PROBLEM DESCRIPTION: In the records below, find each line with "group" and copy it.

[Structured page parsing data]
▽
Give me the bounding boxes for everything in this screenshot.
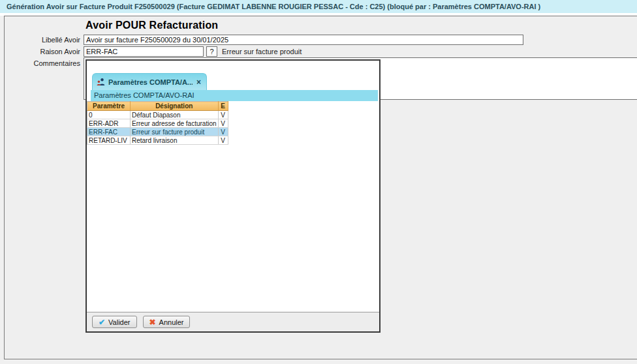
table-cell[interactable]: Erreur sur facture produit (131, 128, 219, 136)
table-cell[interactable]: 0 (87, 111, 131, 119)
users-icon (97, 78, 105, 86)
table-cell[interactable]: V (218, 111, 228, 119)
window-title: Génération Avoir sur Facture Produit F25… (7, 3, 540, 10)
raison-avoir-label: Raison Avoir (6, 47, 80, 57)
table-cell[interactable]: V (218, 119, 228, 128)
libelle-avoir-input[interactable] (84, 35, 523, 45)
table-cell[interactable]: V (218, 136, 228, 145)
parametres-popup: Paramètres COMPTA/A... × Paramètres COMP… (85, 59, 381, 333)
table-cell[interactable]: ERR-FAC (87, 128, 131, 136)
table-cell[interactable]: Erreur adresse de facturation (131, 119, 219, 128)
valider-label: Valider (108, 318, 130, 326)
column-header[interactable]: E (218, 102, 228, 111)
valider-button[interactable]: ✔ Valider (92, 316, 137, 328)
table-cell[interactable]: RETARD-LIV (87, 136, 131, 145)
tab-label: Paramètres COMPTA/A... (108, 78, 193, 86)
annuler-label: Annuler (159, 318, 184, 326)
popup-header-bar: Paramètres COMPTA/AVO-RAI (91, 90, 378, 101)
libelle-avoir-label: Libellé Avoir (6, 35, 80, 45)
window-title-bar: Génération Avoir sur Facture Produit F25… (0, 0, 637, 13)
table-cell[interactable]: Retard livraison (131, 136, 219, 145)
table-row[interactable]: 0Défaut DiapasonV (87, 111, 228, 119)
table-row[interactable]: ERR-ADRErreur adresse de facturationV (87, 119, 228, 128)
table-cell[interactable]: Défaut Diapason (131, 111, 219, 119)
table-cell[interactable]: V (218, 128, 228, 136)
raison-avoir-input[interactable] (84, 46, 204, 57)
table-row[interactable]: RETARD-LIVRetard livraisonV (87, 136, 228, 145)
raison-description: Erreur sur facture produit (222, 47, 302, 57)
main-panel: Avoir POUR Refacturation Libellé Avoir R… (4, 16, 637, 359)
page-title: Avoir POUR Refacturation (85, 20, 218, 31)
check-icon: ✔ (99, 318, 105, 327)
annuler-button[interactable]: ✖ Annuler (143, 316, 191, 328)
table-cell[interactable]: ERR-ADR (87, 119, 131, 128)
x-icon: ✖ (149, 318, 156, 327)
tab-close-icon[interactable]: × (196, 78, 201, 87)
column-header[interactable]: Paramètre (87, 102, 131, 111)
param-table-head-row: ParamètreDésignationE (87, 102, 228, 111)
raison-lookup-button[interactable]: ? (206, 46, 217, 57)
popup-footer: ✔ Valider ✖ Annuler (87, 312, 379, 331)
param-table-body: 0Défaut DiapasonVERR-ADRErreur adresse d… (87, 111, 228, 145)
table-row[interactable]: ERR-FACErreur sur facture produitV (87, 128, 228, 136)
column-header[interactable]: Désignation (131, 102, 219, 111)
parametres-table: ParamètreDésignationE 0Défaut DiapasonVE… (87, 101, 228, 145)
commentaires-label: Commentaires (6, 59, 80, 68)
tab-parametres-compta[interactable]: Paramètres COMPTA/A... × (92, 73, 207, 90)
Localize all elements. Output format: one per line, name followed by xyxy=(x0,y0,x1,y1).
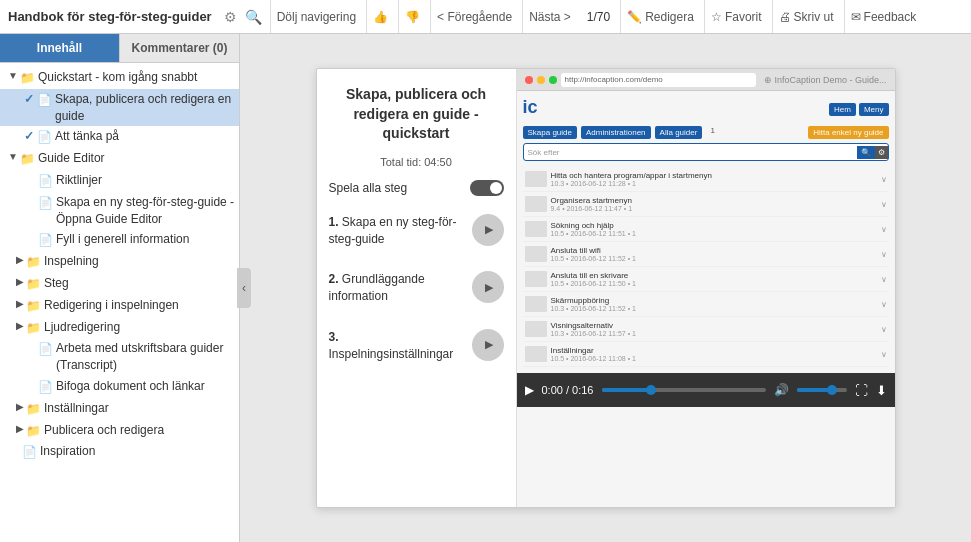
step-play-button-3[interactable] xyxy=(472,329,504,361)
sidebar-item-skapa-guide[interactable]: ✓ 📄 Skapa, publicera och redigera en gui… xyxy=(0,89,239,127)
favorite-button[interactable]: ☆ Favorit xyxy=(704,0,768,33)
mock-item-title: Ansluta till wifi xyxy=(551,246,877,255)
mock-item-meta: 10.3 • 2016-06-12 11:28 • 1 xyxy=(551,180,877,187)
collapse-sidebar-button[interactable]: ‹ xyxy=(237,268,251,308)
expand-arrow[interactable]: ▶ xyxy=(16,253,24,267)
expand-arrow[interactable]: ▶ xyxy=(16,319,24,333)
sidebar-item-label: Skapa, publicera och redigera en guide xyxy=(55,91,235,125)
expand-arrow[interactable]: ▶ xyxy=(16,400,24,414)
video-progress-track[interactable] xyxy=(602,388,766,392)
print-button[interactable]: 🖨 Skriv ut xyxy=(772,0,840,33)
screenshot-mockup: http://infocaption.com/demo ⊕ InfoCaptio… xyxy=(517,69,895,507)
mock-item-meta: 10.5 • 2016-06-12 11:08 • 1 xyxy=(551,355,877,362)
sidebar-item-label: Steg xyxy=(44,275,235,292)
guide-title: Skapa, publicera och redigera en guide -… xyxy=(329,85,504,144)
check-icon: ✓ xyxy=(24,91,34,108)
mock-item-title: Organisera startmenyn xyxy=(551,196,877,205)
mock-list: Hitta och hantera program/appar i startm… xyxy=(523,167,889,367)
mock-item-text: Inställningar 10.5 • 2016-06-12 11:08 • … xyxy=(551,346,877,362)
sidebar-item-steg[interactable]: ▶ 📁 Steg xyxy=(0,273,239,295)
download-icon[interactable]: ⬇ xyxy=(876,383,887,398)
sidebar-item-inspelning[interactable]: ▶ 📁 Inspelning xyxy=(0,251,239,273)
mock-nav-skapa: Skapa guide xyxy=(523,126,577,139)
folder-icon: 📁 xyxy=(26,320,41,337)
mock-app-content: ic Hem Meny Skapa guide Administrati xyxy=(517,91,895,373)
sidebar-item-inspiration[interactable]: 📄 Inspiration xyxy=(0,441,239,463)
sidebar-item-skapa-ny[interactable]: 📄 Skapa en ny steg-för-steg-guide - Öppn… xyxy=(0,192,239,230)
sidebar-item-att-tanka-pa[interactable]: ✓ 📄 Att tänka på xyxy=(0,126,239,148)
mock-list-item: Organisera startmenyn 9.4 • 2016-06-12 1… xyxy=(523,192,889,217)
sidebar-item-label: Bifoga dokument och länkar xyxy=(56,378,235,395)
mock-list-item: Skärmuppböring 10.3 • 2016-06-12 11:52 •… xyxy=(523,292,889,317)
sidebar-item-arbeta-utskriftsbara[interactable]: 📄 Arbeta med utskriftsbara guider (Trans… xyxy=(0,338,239,376)
sidebar-item-installningar[interactable]: ▶ 📁 Inställningar xyxy=(0,398,239,420)
expand-arrow[interactable]: ▶ xyxy=(16,275,24,289)
expand-arrow[interactable]: ▼ xyxy=(8,69,18,83)
edit-button[interactable]: ✏️ Redigera xyxy=(620,0,700,33)
tab-content[interactable]: Innehåll xyxy=(0,34,119,62)
hide-nav-button[interactable]: Dölj navigering xyxy=(270,0,362,33)
mock-item-text: Ansluta till wifi 10.5 • 2016-06-12 11:5… xyxy=(551,246,877,262)
sidebar-item-fyll-info[interactable]: 📄 Fyll i generell information xyxy=(0,229,239,251)
play-all-label: Spela alla steg xyxy=(329,181,408,195)
mock-browser-bar: http://infocaption.com/demo ⊕ InfoCaptio… xyxy=(517,69,895,91)
mock-item-meta: 10.5 • 2016-06-12 11:52 • 1 xyxy=(551,255,877,262)
expand-arrow[interactable]: ▶ xyxy=(16,297,24,311)
mock-chevron-icon: ∨ xyxy=(881,175,887,184)
mock-nav-label: 1 xyxy=(710,126,714,139)
content-area: Skapa, publicera och redigera en guide -… xyxy=(240,34,971,542)
prev-button[interactable]: < Föregående xyxy=(430,0,518,33)
sidebar-item-ljudredigering[interactable]: ▶ 📁 Ljudredigering xyxy=(0,317,239,339)
search-button[interactable]: 🔍 xyxy=(241,7,266,27)
step-item-2: 2. Grundläggande information xyxy=(329,265,504,311)
sidebar-item-bifoga[interactable]: 📄 Bifoga dokument och länkar xyxy=(0,376,239,398)
video-play-button[interactable]: ▶ xyxy=(525,383,534,397)
sidebar-item-quickstart[interactable]: ▼ 📁 Quickstart - kom igång snabbt xyxy=(0,67,239,89)
mock-thumbnail xyxy=(525,246,547,262)
sidebar-tabs: Innehåll Kommentarer (0) xyxy=(0,34,239,63)
thumbs-up-button[interactable]: 👍 xyxy=(366,0,394,33)
fullscreen-icon[interactable]: ⛶ xyxy=(855,383,868,398)
volume-icon[interactable]: 🔊 xyxy=(774,383,789,397)
next-button[interactable]: Nästa > xyxy=(522,0,577,33)
video-progress-dot xyxy=(646,385,656,395)
mock-thumbnail xyxy=(525,221,547,237)
sidebar-item-redigering[interactable]: ▶ 📁 Redigering i inspelningen xyxy=(0,295,239,317)
folder-icon: 📁 xyxy=(26,401,41,418)
settings-icon: ⚙ xyxy=(224,9,237,25)
step-play-button-2[interactable] xyxy=(472,271,504,303)
mock-logo: ic xyxy=(523,97,538,118)
mock-item-meta: 10.3 • 2016-06-12 11:52 • 1 xyxy=(551,305,877,312)
sidebar-item-publicera[interactable]: ▶ 📁 Publicera och redigera xyxy=(0,420,239,442)
mock-item-title: Visningsalternativ xyxy=(551,321,877,330)
mock-chevron-icon: ∨ xyxy=(881,350,887,359)
folder-icon: 📁 xyxy=(20,151,35,168)
sidebar-item-label: Riktlinjer xyxy=(56,172,235,189)
mock-new-guide-btn: Hitta enkel ny guide xyxy=(808,126,888,139)
guide-total-time: Total tid: 04:50 xyxy=(329,156,504,168)
step-label-2: 2. Grundläggande information xyxy=(329,271,464,305)
play-all-toggle[interactable] xyxy=(470,180,504,196)
step-play-button-1[interactable] xyxy=(472,214,504,246)
expand-arrow[interactable]: ▼ xyxy=(8,150,18,164)
volume-track[interactable] xyxy=(797,388,847,392)
feedback-button[interactable]: ✉ Feedback xyxy=(844,0,923,33)
mock-chevron-icon: ∨ xyxy=(881,225,887,234)
tab-comments[interactable]: Kommentarer (0) xyxy=(119,34,239,62)
mock-item-title: Inställningar xyxy=(551,346,877,355)
expand-arrow[interactable]: ▶ xyxy=(16,422,24,436)
mock-list-item: Ansluta till en skrivare 10.5 • 2016-06-… xyxy=(523,267,889,292)
mock-thumbnail xyxy=(525,171,547,187)
step-label-1: 1. Skapa en ny steg-för-steg-guide xyxy=(329,214,464,248)
mock-thumbnail xyxy=(525,321,547,337)
sidebar-item-label: Fyll i generell information xyxy=(56,231,235,248)
sidebar-item-riktlinjer[interactable]: 📄 Riktlinjer xyxy=(0,170,239,192)
mock-close-dot xyxy=(525,76,533,84)
step-label-3: 3. Inspelningsinställningar xyxy=(329,329,464,363)
mock-thumbnail xyxy=(525,346,547,362)
thumbs-down-button[interactable]: 👎 xyxy=(398,0,426,33)
mock-meny-btn: Meny xyxy=(859,103,889,116)
mock-search-input: Sök efter xyxy=(524,148,857,157)
sidebar-item-guide-editor[interactable]: ▼ 📁 Guide Editor xyxy=(0,148,239,170)
folder-icon: 📁 xyxy=(26,298,41,315)
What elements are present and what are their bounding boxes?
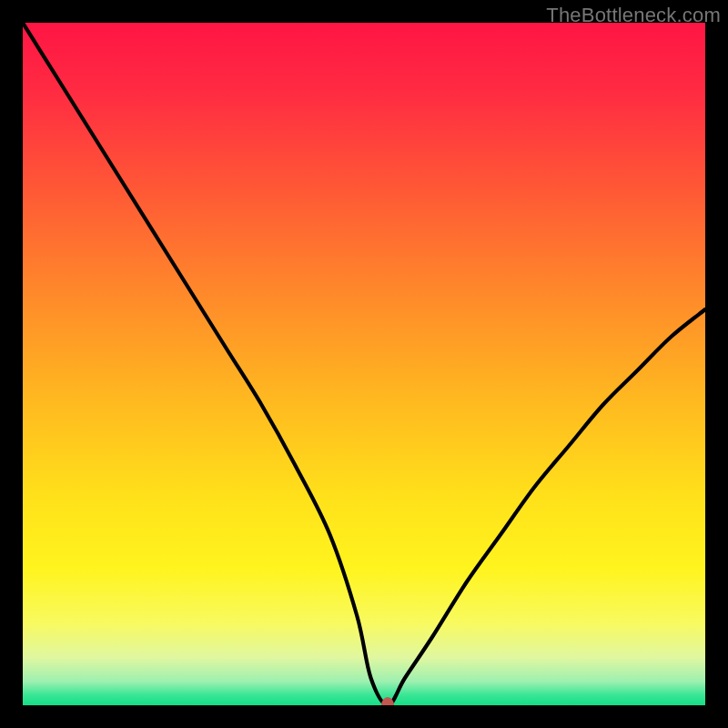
watermark-text: TheBottleneck.com (546, 4, 721, 27)
bottleneck-curve (23, 23, 705, 705)
chart-frame: TheBottleneck.com (0, 0, 728, 728)
plot-area (23, 23, 705, 705)
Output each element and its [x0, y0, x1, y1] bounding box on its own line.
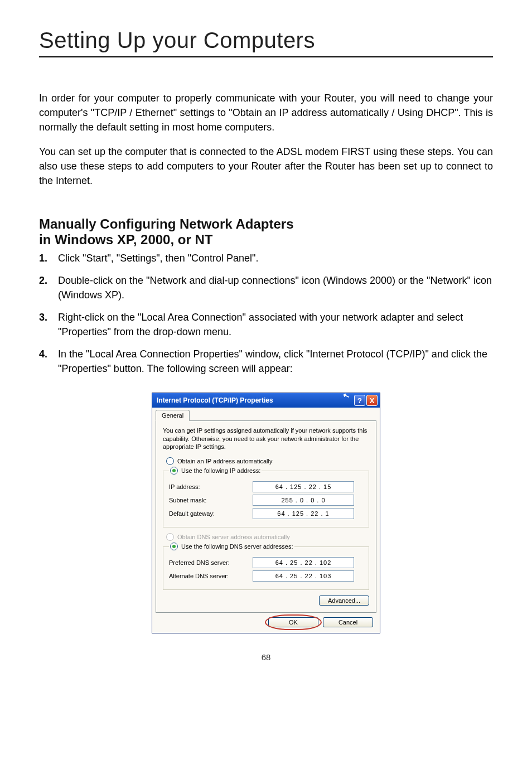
label-ip-address: IP address:: [169, 483, 253, 490]
radio-use-ip[interactable]: Use the following IP address:: [170, 467, 260, 475]
step-text: Double-click on the "Network and dial-up…: [58, 273, 493, 302]
step-text: Click "Start", "Settings", then "Control…: [58, 251, 493, 265]
tcpip-properties-dialog: Internet Protocol (TCP/IP) Properties ↖ …: [152, 393, 380, 633]
radio-label: Use the following DNS server addresses:: [181, 543, 293, 550]
cursor-icon: ↖: [342, 390, 351, 401]
input-preferred-dns[interactable]: 64 . 25 . 22 . 102: [253, 557, 354, 568]
radio-icon: [170, 543, 178, 550]
section-heading-line1: Manually Configuring Network Adapters: [39, 216, 293, 231]
radio-icon: [170, 467, 178, 475]
step-3: 3. Right-click on the "Local Area Connec…: [39, 310, 493, 339]
intro-para-2: You can set up the computer that is conn…: [39, 144, 493, 188]
intro-para-1: In order for your computer to properly c…: [39, 91, 493, 134]
step-2: 2. Double-click on the "Network and dial…: [39, 273, 493, 302]
page-number: 68: [39, 652, 493, 662]
dialog-title: Internet Protocol (TCP/IP) Properties: [157, 396, 273, 404]
radio-obtain-ip[interactable]: Obtain an IP address automatically: [166, 457, 369, 465]
label-subnet-mask: Subnet mask:: [169, 497, 253, 504]
label-preferred-dns: Preferred DNS server:: [169, 559, 253, 566]
steps-list: 1. Click "Start", "Settings", then "Cont…: [39, 251, 493, 376]
radio-obtain-dns: Obtain DNS server address automatically: [166, 533, 369, 541]
tab-general[interactable]: General: [156, 410, 190, 421]
label-alternate-dns: Alternate DNS server:: [169, 573, 253, 579]
advanced-button[interactable]: Advanced...: [319, 596, 369, 606]
ok-button[interactable]: OK: [268, 617, 318, 627]
radio-icon: [166, 457, 174, 465]
radio-icon: [166, 533, 174, 541]
use-ip-group: Use the following IP address: IP address…: [163, 467, 369, 527]
step-text: In the "Local Area Connection Properties…: [58, 347, 493, 376]
step-1: 1. Click "Start", "Settings", then "Cont…: [39, 251, 493, 265]
dialog-help-button[interactable]: ?: [354, 395, 365, 406]
step-text: Right-click on the "Local Area Connectio…: [58, 310, 493, 339]
input-default-gateway[interactable]: 64 . 125 . 22 . 1: [253, 508, 354, 519]
page-title: Setting Up your Computers: [39, 28, 493, 53]
radio-label: Use the following IP address:: [181, 467, 260, 474]
dialog-titlebar[interactable]: Internet Protocol (TCP/IP) Properties ↖ …: [152, 393, 380, 408]
dialog-description: You can get IP settings assigned automat…: [163, 427, 369, 451]
step-4: 4. In the "Local Area Connection Propert…: [39, 347, 493, 376]
step-number: 2.: [39, 273, 58, 302]
input-ip-address[interactable]: 64 . 125 . 22 . 15: [253, 481, 354, 492]
input-subnet-mask[interactable]: 255 . 0 . 0 . 0: [253, 495, 354, 506]
use-dns-group: Use the following DNS server addresses: …: [163, 543, 369, 590]
cancel-button[interactable]: Cancel: [323, 617, 373, 627]
radio-label: Obtain DNS server address automatically: [177, 534, 290, 540]
ok-highlight-ring: OK: [268, 617, 318, 627]
radio-label: Obtain an IP address automatically: [177, 458, 272, 464]
label-default-gateway: Default gateway:: [169, 510, 253, 517]
section-heading: Manually Configuring Network Adapters in…: [39, 216, 493, 248]
step-number: 4.: [39, 347, 58, 376]
step-number: 1.: [39, 251, 58, 265]
section-heading-line2: in Windows XP, 2000, or NT: [39, 232, 212, 247]
input-alternate-dns[interactable]: 64 . 25 . 22 . 103: [253, 570, 354, 582]
radio-use-dns[interactable]: Use the following DNS server addresses:: [170, 543, 293, 550]
step-number: 3.: [39, 310, 58, 339]
title-rule: [39, 56, 493, 57]
dialog-close-button[interactable]: X: [366, 395, 378, 406]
△
EXERCISE SOLUTION:
use-ip-group: Use the following IP address: IP address…: [163, 467, 369, 527]
use-dns-group: Use the following DNS server addresses: …: [163, 543, 369, 590]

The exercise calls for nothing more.